Provision and manage ML environments with Amazon SageMaker Canvas using AWS CDK and AWS Service Catalog

The proliferation of machine learning (ML) across a wide range of use cases is becoming prevalent in every industry. However, this outpaces the increase in the number of ML practitioners who have traditionally been responsible for implementing these technical solutions to realize business outcomes.

In today’s enterprise, there is a need for machine learning to be used by non-ML practitioners who are proficient with data, which is the foundation of ML. To make this a reality, the value of ML is being realized across the enterprise through no-code ML platforms. These platforms enable different personas, for example business analysts, to use ML without writing a single line of code and deliver solutions to business problems in a quick, simple, and intuitive manner. Amazon SageMaker Canvas is a visual point-and-click service that enables business analysts to use ML to solve business problems by generating accurate predictions on their own—without requiring any ML experience or having to write a single line of code. Canvas has expanded the use of ML in the enterprise with a simple-to-use intuitive interface that helps businesses implement solutions quickly.

Although Canvas has enabled democratization of ML, the challenge of provisioning and deploying ML environments in a secure manner still remains. Typically, this is the responsibility of central IT teams in most large enterprises. In this post, we discuss how IT teams can administer, provision, and manage secure ML environments using Amazon SageMaker Canvas, AWS Cloud Development Kit (AWS CDK) and AWS Service Catalog. The post presents a step-by-step guide for IT administrators to achieve this quickly and at scale.
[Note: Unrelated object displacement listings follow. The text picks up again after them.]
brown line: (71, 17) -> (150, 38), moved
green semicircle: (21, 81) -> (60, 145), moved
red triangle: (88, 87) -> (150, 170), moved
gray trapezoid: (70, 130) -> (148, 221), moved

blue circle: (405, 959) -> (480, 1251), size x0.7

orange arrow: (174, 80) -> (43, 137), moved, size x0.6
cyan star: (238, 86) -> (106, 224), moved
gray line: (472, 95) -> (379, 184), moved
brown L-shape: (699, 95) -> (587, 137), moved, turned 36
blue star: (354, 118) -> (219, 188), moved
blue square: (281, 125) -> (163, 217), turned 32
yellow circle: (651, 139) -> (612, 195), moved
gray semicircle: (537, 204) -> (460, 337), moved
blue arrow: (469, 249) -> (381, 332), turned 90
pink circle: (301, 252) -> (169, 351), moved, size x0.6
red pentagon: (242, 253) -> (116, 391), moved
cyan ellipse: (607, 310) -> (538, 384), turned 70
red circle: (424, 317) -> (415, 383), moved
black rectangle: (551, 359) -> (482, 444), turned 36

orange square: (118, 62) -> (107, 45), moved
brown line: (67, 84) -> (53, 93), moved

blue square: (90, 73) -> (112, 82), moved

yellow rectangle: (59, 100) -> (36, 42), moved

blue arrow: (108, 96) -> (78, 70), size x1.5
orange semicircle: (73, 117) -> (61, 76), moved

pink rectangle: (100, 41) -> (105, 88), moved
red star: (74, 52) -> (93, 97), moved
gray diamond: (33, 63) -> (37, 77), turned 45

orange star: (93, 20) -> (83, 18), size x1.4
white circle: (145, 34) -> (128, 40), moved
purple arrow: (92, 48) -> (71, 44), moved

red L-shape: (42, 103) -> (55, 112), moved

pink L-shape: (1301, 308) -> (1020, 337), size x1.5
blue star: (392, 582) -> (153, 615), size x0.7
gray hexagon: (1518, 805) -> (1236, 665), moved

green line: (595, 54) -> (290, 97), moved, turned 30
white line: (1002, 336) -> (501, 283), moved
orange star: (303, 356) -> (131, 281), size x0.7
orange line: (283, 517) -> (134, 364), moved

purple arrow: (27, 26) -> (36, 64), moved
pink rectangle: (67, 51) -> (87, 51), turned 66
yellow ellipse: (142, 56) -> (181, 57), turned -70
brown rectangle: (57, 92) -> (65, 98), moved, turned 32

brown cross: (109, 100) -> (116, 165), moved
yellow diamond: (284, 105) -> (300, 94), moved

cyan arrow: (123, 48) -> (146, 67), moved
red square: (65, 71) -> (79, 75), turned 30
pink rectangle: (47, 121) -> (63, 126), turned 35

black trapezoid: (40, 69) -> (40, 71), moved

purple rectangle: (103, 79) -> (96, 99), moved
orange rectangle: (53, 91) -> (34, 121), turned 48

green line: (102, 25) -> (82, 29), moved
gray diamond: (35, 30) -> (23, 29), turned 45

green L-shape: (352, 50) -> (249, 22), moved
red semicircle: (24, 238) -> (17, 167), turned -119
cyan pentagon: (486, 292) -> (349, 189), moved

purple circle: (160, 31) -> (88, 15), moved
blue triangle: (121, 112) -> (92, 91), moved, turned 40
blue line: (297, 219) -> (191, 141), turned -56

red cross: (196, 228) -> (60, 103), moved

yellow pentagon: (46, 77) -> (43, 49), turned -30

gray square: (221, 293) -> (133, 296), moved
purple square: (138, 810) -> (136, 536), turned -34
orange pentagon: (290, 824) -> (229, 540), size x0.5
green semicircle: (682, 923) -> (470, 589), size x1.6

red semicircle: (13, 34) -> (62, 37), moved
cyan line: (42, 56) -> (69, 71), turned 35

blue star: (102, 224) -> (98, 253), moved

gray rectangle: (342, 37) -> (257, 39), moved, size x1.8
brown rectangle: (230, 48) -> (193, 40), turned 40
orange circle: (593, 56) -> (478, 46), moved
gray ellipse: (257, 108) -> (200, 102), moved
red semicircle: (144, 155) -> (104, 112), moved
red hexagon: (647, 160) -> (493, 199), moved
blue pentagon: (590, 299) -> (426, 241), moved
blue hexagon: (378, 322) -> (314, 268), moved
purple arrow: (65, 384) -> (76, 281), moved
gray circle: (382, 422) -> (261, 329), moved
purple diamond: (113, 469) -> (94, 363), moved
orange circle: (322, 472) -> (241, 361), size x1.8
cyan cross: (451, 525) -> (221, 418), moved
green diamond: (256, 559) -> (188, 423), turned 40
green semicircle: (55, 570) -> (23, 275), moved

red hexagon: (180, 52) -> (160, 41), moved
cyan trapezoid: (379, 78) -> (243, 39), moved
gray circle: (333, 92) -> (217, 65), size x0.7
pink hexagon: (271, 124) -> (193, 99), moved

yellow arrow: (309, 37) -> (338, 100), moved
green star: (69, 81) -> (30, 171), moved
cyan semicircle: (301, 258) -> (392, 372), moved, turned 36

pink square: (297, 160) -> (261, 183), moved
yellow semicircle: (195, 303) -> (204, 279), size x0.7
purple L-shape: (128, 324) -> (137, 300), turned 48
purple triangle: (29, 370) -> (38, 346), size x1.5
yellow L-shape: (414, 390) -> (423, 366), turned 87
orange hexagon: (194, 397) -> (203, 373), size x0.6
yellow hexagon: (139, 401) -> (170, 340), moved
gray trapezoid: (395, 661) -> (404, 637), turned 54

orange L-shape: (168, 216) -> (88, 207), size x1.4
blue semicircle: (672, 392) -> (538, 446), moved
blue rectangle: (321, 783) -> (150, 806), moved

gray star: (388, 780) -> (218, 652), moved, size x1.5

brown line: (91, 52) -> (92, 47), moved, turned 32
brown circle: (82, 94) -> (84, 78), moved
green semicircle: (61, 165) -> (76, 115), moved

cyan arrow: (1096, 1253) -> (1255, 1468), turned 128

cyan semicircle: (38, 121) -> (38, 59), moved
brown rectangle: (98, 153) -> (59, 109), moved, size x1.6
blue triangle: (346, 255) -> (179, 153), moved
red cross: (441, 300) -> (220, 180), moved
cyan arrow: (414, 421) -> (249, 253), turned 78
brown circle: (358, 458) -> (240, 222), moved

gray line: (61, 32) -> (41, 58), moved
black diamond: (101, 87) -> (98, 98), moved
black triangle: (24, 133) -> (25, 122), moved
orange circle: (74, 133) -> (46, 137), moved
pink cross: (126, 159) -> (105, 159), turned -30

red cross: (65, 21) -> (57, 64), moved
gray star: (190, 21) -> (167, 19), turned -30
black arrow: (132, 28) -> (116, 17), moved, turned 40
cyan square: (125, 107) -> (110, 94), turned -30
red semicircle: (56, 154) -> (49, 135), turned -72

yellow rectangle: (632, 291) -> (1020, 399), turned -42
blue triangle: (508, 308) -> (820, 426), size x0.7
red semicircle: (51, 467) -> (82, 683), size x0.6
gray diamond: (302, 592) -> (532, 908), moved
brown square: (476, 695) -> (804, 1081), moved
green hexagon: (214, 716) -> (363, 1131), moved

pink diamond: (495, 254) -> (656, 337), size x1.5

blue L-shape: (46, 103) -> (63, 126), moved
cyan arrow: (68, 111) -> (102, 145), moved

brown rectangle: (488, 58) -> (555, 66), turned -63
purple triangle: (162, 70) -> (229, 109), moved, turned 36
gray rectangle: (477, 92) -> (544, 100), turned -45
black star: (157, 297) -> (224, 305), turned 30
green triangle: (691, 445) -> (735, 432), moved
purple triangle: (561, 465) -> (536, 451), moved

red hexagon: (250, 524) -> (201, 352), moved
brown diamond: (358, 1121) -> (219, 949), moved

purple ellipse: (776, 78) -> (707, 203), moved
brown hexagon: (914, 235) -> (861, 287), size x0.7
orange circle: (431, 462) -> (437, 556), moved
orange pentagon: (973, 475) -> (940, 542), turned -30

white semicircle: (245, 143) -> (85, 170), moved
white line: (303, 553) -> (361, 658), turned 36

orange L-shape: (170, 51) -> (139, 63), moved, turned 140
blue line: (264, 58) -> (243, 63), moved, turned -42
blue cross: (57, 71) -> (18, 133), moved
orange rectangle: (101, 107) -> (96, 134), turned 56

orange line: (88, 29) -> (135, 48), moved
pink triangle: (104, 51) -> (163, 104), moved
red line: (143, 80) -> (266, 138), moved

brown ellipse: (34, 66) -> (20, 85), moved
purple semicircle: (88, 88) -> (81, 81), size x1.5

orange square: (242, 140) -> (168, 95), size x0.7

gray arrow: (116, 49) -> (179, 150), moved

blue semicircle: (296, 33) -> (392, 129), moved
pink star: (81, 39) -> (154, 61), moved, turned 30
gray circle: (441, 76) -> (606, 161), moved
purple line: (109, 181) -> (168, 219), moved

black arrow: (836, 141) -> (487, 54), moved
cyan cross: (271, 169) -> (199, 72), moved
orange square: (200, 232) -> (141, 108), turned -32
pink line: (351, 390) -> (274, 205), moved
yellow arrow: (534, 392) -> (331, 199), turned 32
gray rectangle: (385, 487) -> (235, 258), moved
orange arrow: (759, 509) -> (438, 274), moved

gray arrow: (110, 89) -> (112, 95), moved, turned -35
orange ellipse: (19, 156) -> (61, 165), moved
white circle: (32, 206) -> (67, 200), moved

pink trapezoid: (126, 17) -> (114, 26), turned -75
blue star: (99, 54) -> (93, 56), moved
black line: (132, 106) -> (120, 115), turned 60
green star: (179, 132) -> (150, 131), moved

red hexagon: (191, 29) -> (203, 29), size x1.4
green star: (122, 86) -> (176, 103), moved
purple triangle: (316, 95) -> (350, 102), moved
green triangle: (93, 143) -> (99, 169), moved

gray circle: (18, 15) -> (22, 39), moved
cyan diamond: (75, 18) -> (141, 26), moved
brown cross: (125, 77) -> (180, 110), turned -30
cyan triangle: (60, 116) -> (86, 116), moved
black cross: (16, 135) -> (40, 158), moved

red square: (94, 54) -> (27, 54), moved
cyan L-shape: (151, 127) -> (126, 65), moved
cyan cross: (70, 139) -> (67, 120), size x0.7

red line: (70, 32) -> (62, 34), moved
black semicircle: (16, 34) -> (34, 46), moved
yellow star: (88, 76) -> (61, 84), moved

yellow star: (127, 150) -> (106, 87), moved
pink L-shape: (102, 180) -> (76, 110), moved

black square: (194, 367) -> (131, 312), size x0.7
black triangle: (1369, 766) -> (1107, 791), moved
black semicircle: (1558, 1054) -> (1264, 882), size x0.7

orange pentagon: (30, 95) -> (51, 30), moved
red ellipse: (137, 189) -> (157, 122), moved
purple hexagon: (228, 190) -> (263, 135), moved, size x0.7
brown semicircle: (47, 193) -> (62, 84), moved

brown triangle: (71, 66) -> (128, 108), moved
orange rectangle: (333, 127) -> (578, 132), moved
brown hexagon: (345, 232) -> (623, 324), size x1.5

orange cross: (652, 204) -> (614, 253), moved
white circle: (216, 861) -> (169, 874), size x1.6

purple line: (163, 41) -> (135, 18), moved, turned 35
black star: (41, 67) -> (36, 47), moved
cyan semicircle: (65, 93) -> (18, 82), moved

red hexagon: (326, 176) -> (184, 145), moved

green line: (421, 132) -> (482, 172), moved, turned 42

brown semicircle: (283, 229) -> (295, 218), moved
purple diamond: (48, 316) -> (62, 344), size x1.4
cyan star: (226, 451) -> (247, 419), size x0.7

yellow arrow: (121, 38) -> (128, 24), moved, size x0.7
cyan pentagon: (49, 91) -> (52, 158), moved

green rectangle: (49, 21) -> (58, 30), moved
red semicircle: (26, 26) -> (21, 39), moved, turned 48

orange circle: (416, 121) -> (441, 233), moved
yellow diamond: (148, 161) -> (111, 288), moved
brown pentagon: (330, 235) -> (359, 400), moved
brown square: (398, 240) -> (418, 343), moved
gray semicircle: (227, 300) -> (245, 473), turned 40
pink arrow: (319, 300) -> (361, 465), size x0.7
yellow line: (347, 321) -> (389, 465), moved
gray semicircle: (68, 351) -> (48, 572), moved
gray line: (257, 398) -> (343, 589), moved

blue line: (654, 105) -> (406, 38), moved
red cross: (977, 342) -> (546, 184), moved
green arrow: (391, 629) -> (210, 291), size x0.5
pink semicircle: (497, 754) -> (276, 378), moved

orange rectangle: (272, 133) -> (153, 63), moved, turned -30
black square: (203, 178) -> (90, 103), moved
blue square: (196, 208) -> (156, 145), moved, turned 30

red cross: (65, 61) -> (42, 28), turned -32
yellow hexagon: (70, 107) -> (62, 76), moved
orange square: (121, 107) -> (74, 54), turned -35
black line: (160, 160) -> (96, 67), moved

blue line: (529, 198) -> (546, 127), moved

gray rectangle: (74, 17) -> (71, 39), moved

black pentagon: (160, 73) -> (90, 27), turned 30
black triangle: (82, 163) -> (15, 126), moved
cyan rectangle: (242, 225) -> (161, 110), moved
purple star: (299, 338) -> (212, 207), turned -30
Overview of the AWS CDK and AWS Service Catalog

The AWS CDK is an open-source software development framework to define your cloud application resources. It uses the familiarity and expressive power of programming languages for modeling your applications, while provisioning resources in a safe and repeatable manner.

AWS Service Catalog lets you centrally manage deployed IT services, applications, resources, and metadata. With AWS Service Catalog, you can create, share, organize and govern cloud resources with infrastructure as code (IaC) templates and enable fast and straightforward provisioning.

Solution overview

We enable provisioning of ML environments using Canvas in three steps:

  1. First, we share how you can manage a portfolio of resources necessary for the approved usage of Canvas using AWS Service Catalog.
  2. Then, we deploy an example AWS Service Catalog portfolio for Canvas using the AWS CDK.
  3. Finally, we demonstrate how you can provision Canvas environments on demand within minutes.

Prerequisites

To provision ML environments with Canvas, the AWS CDK, and AWS Service Catalog, you need to do the following:

  1. Have access to the AWS account where the Service Catalog portfolio will be deployed. Make sure you have the credentials and permissions to deploy the AWS CDK stack into your account. The AWS CDK Workshop is a helpful resource you can refer to if you need support.
  2. We recommend following certain best practices that are highlighted through the concepts detailed in the following resources:
  3. Clone this GitHub repository into your environment.

Provision approved ML environments with Amazon SageMaker Canvas using AWS Service Catalog

In regulated industries and most large enterprises, you need to adhere to the requirements mandated by IT teams to provision and manage ML environments. These may include a secure, private network, data encryption, controls to allow only authorized and authenticated users such as AWS Identity and Access Management (IAM) for accessing solutions such as Canvas, and strict logging and monitoring for audit purposes.

As an IT administrator, you can use AWS Service Catalog to create and organize secure, reproducible ML environments with SageMaker Canvas into a product portfolio. This is managed using IaC controls that are embedded to meet the requirements mentioned before, and can be provisioned on demand within minutes. You can also maintain control of who can access this portfolio to launch products.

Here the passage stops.